Bok and Leonard began working together on the problems of the low minority and female representation at Harvard while Bok was still dean of the Law School. In 1969 Leonard left an assistant deanship at Howard University to begin his work in Cambridge. As Leonard describes it, there were very few blacks, women and Chicanos at the Law School when he came here just before the occupation of University Hall. By the time Leonard moved on to Mass Hall with Bok in 1971, the Law School was training 150 blacks, 175 women and 30 Chicanos. The dramatic increase must be credited to Leonard's persistent recruiting efforts, and Leonard himself feels this to be one of the most significant achievements of his tenure at Harvard.
The result of his efforts, Leonard feels, will be the building of "an infrastructure for a better society." By training blacks and women who go out into the world, he says, Harvard provides both these oppressed groups with the means of improving their status in this country. He believes, with the faith of the undaunted liberal, that if the right people get the right training and do the right thing, some day change is going to come.
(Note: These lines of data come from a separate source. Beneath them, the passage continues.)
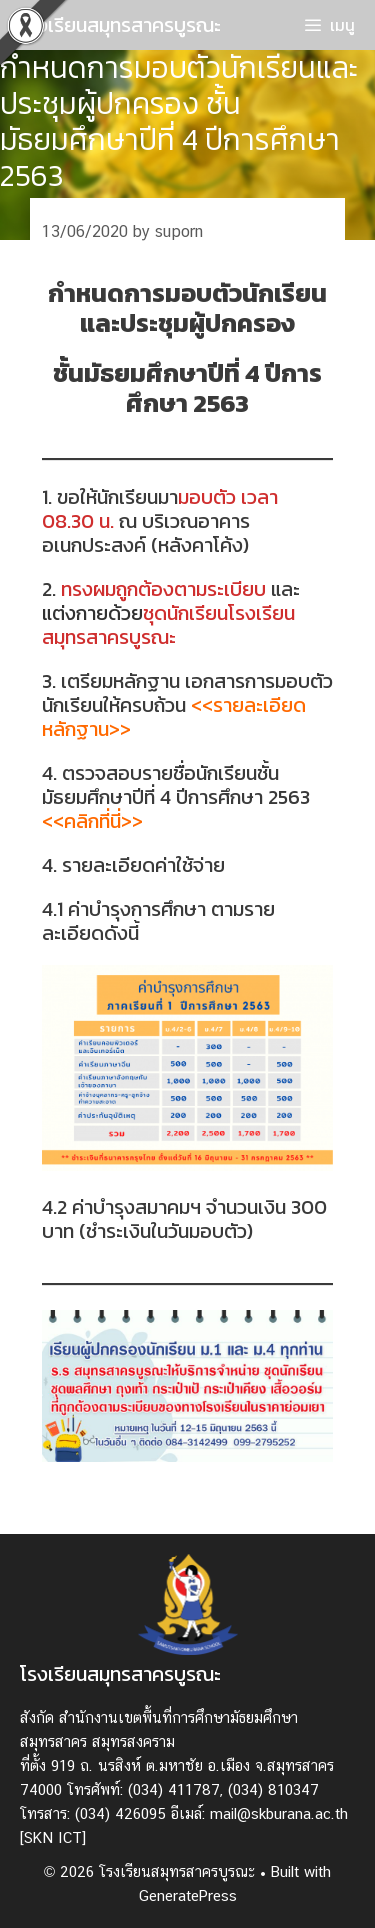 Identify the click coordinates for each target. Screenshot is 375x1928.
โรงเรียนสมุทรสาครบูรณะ (120, 25)
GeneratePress (188, 1895)
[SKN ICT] (53, 1837) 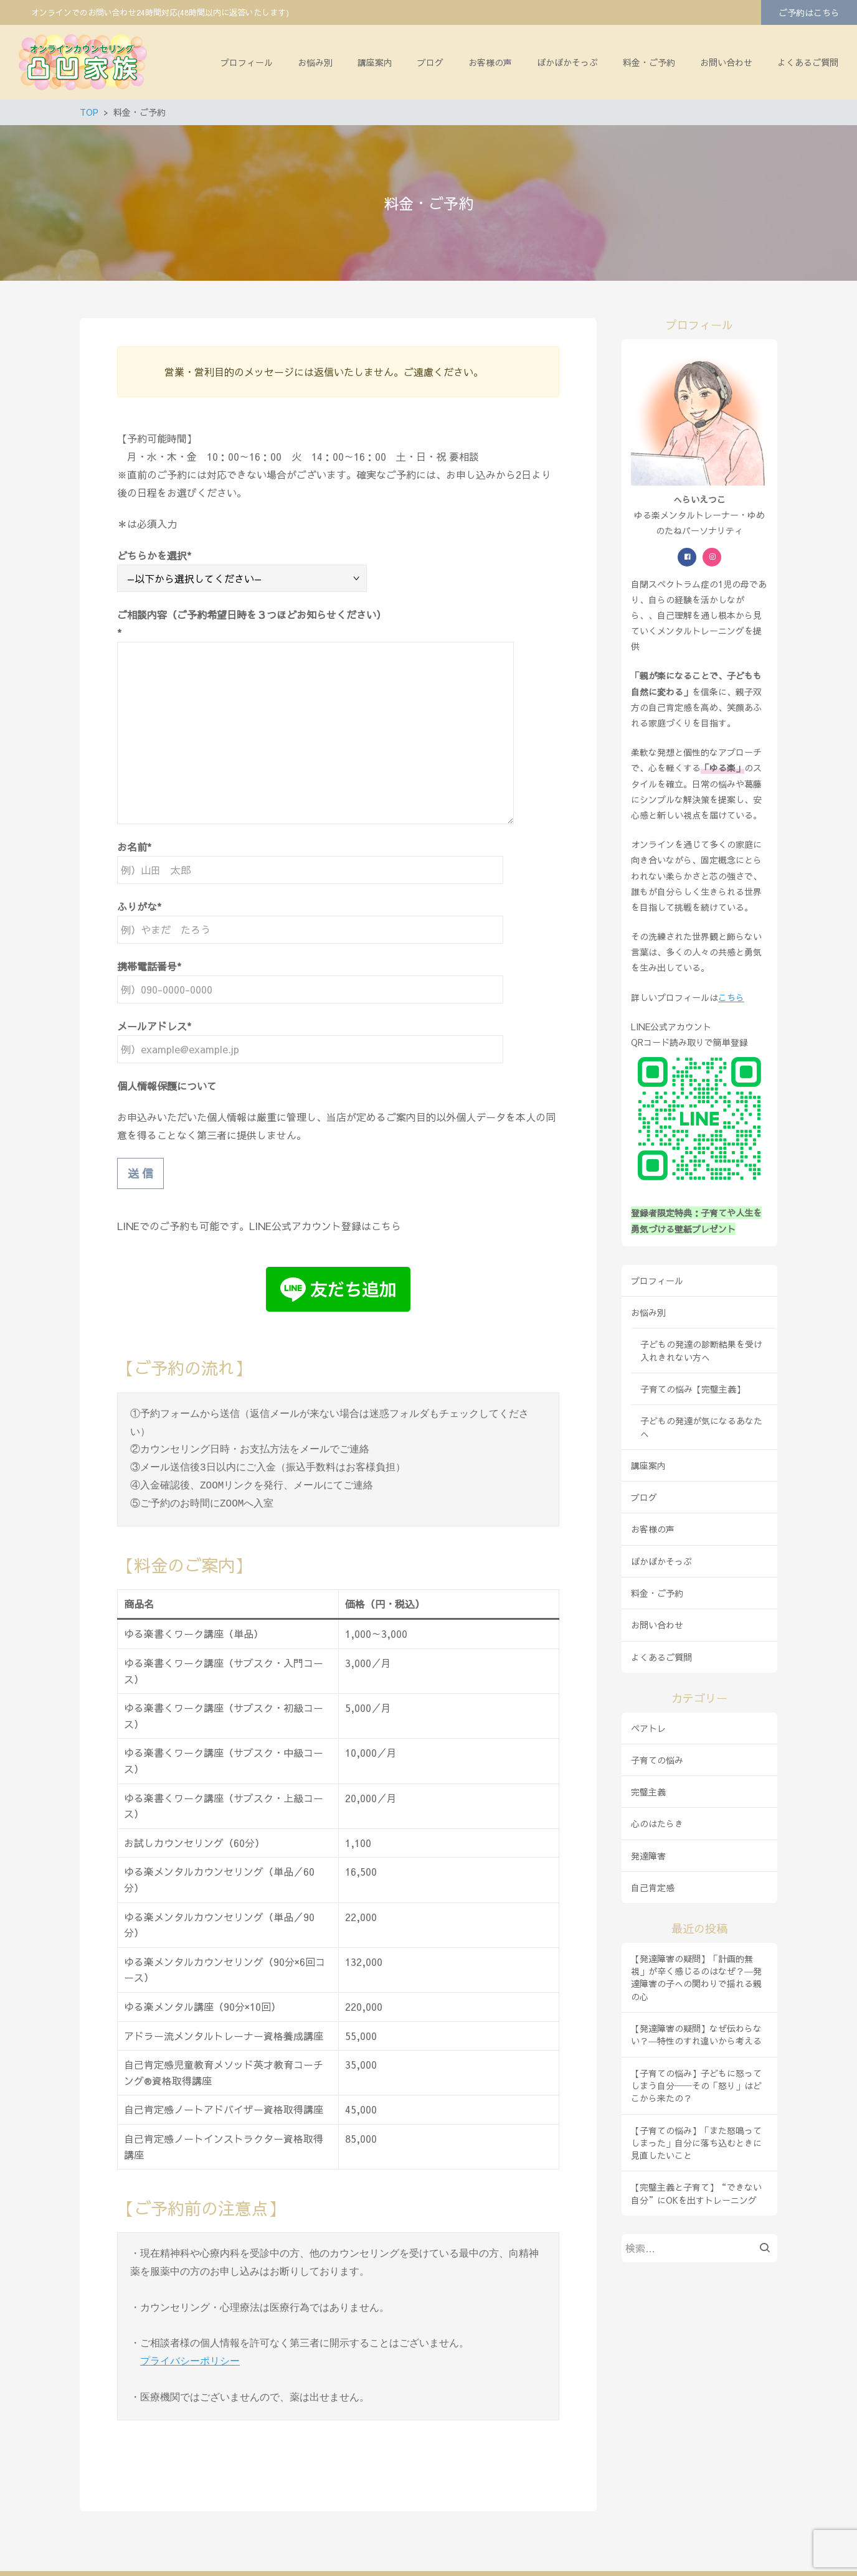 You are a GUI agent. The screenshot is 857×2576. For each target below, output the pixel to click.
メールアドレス (152, 1026)
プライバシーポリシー (190, 2326)
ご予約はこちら (809, 12)
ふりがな (137, 906)
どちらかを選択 (152, 555)
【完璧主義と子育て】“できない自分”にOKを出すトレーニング (696, 2193)
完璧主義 (648, 1791)
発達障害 (648, 1856)
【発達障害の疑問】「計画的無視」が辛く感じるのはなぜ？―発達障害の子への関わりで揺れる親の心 (696, 1977)
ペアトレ (648, 1728)
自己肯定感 (653, 1887)
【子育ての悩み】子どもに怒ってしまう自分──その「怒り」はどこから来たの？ (696, 2086)
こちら (731, 997)
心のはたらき (657, 1823)
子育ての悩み (657, 1760)
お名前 (132, 846)
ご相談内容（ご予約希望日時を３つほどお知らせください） (251, 614)
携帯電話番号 (147, 966)
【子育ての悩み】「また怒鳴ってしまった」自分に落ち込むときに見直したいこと (696, 2143)
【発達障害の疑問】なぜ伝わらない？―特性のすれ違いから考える (696, 2034) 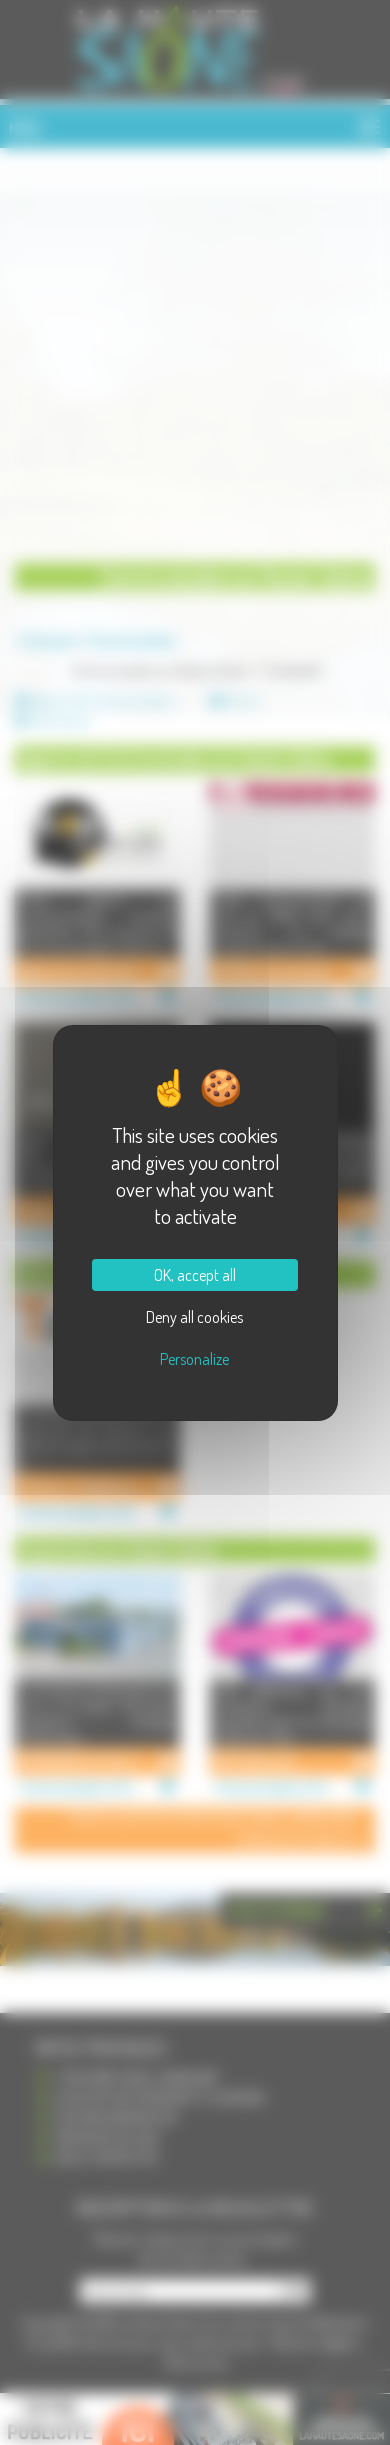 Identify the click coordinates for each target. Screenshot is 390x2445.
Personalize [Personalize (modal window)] (194, 1359)
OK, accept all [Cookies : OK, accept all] (195, 1275)
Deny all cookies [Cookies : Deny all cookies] (194, 1317) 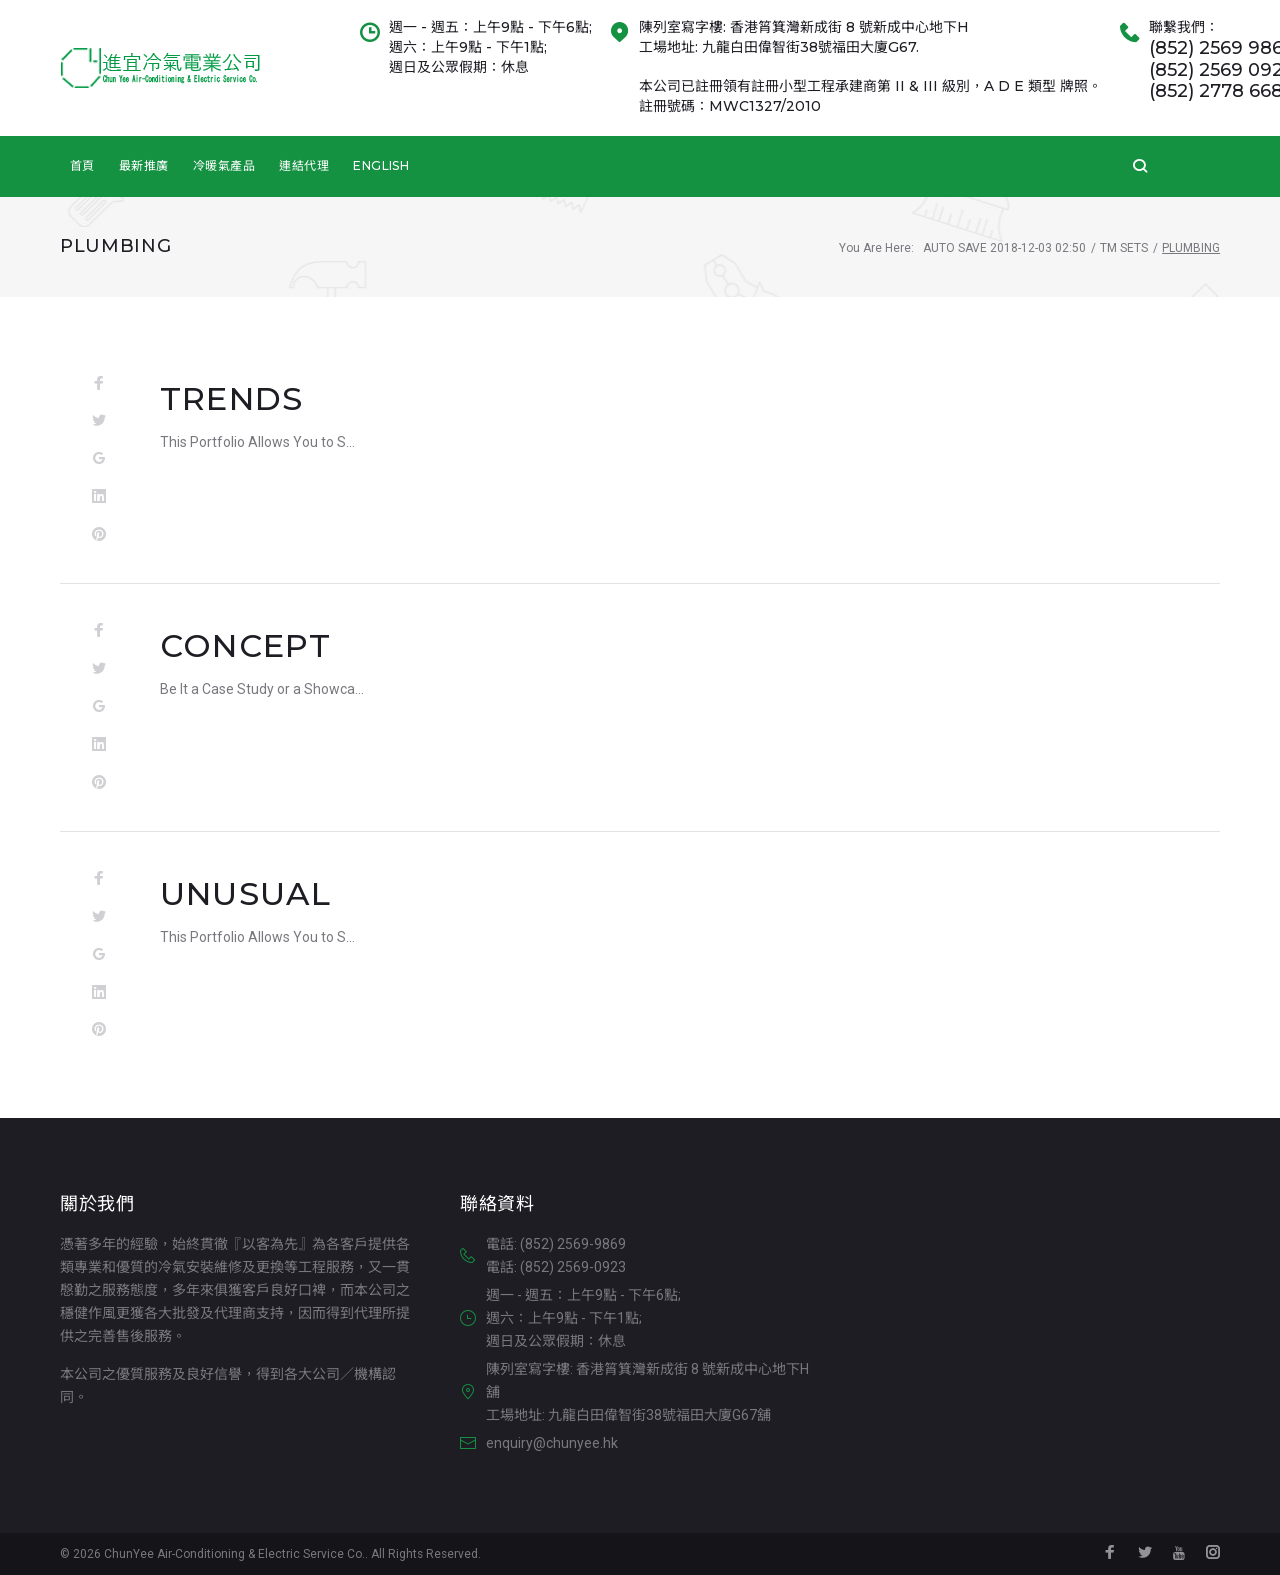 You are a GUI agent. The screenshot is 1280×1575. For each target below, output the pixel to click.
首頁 (82, 165)
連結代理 (304, 165)
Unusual (245, 893)
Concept (245, 645)
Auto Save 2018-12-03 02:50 (1004, 248)
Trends (232, 398)
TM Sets (1124, 248)
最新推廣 (144, 165)
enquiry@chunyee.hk (552, 1443)
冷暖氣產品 (224, 165)
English (381, 165) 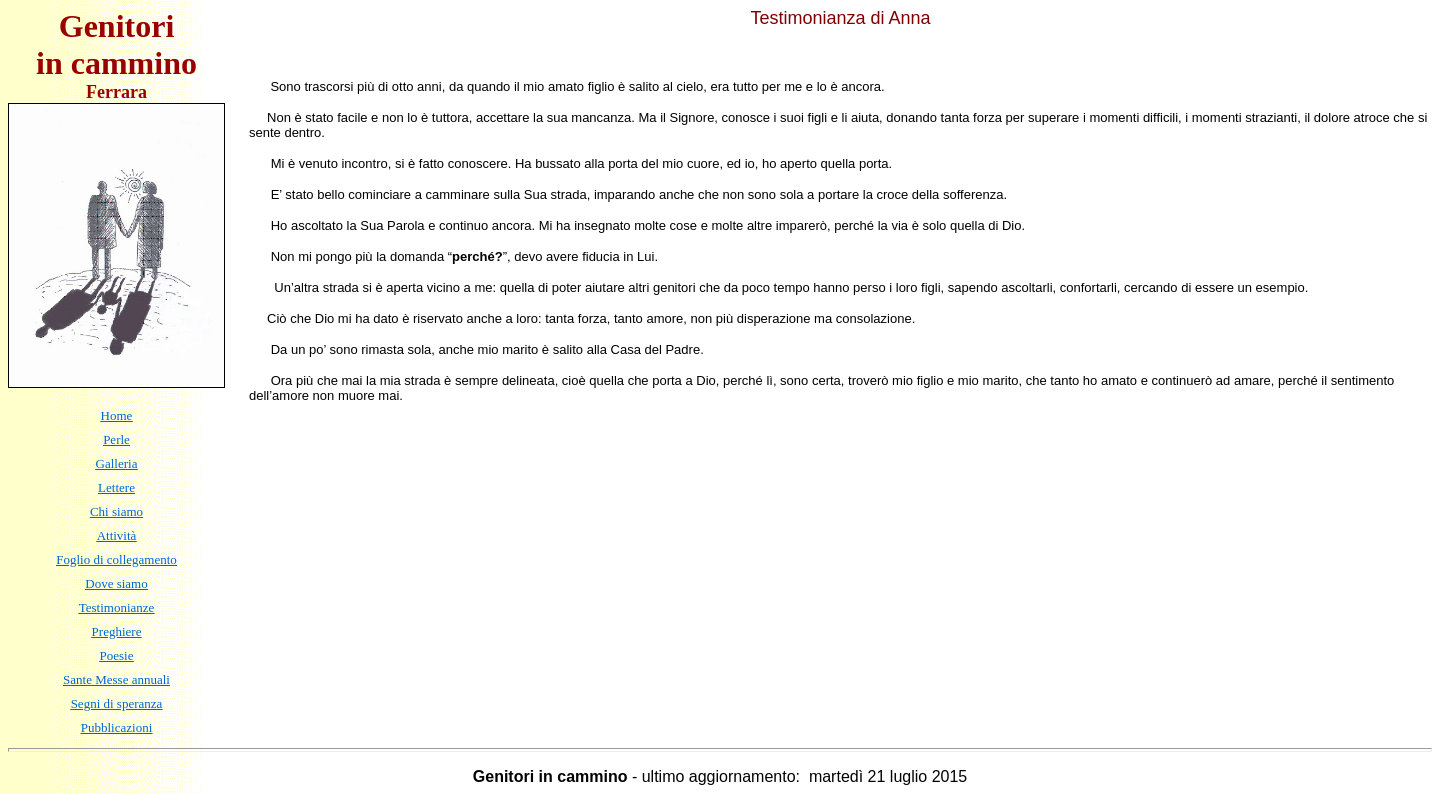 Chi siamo (116, 511)
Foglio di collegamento (116, 559)
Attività (117, 535)
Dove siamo (116, 583)
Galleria (117, 463)
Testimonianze (117, 607)
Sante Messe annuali (116, 679)
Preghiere (117, 631)
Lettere (116, 487)
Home (117, 415)
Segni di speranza (117, 703)
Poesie (117, 655)
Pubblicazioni (117, 727)
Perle (116, 439) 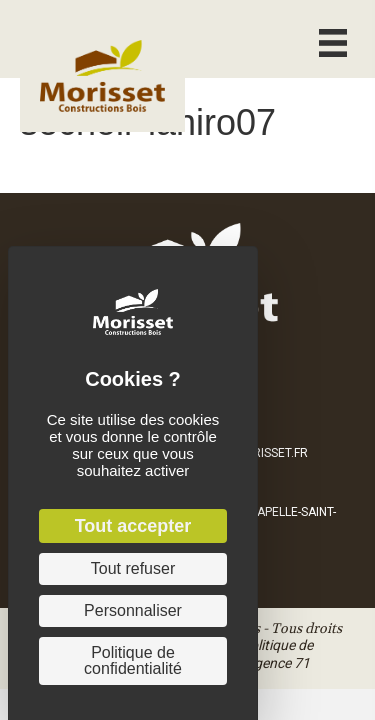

A lot of people, both black and white, don't buy Leonard's liberal dream anymore. In some ways, Leonard, a life member of the NAACP who gave up a business career in Atlanta when he was 35 to enter Howard Law School, is a relic of an earlier age of black activism. If he and militant black students do not see eye to eye it is no accident. But Leonard persists, trying to do what he can to make the system work.
"I'm not a preacher of patience," he warns; "I'm highly impatient myself." But then comes the phrase that puts Leonard's impatience in his role in the Bok administration in context: "On the other hand, I'm also a realist.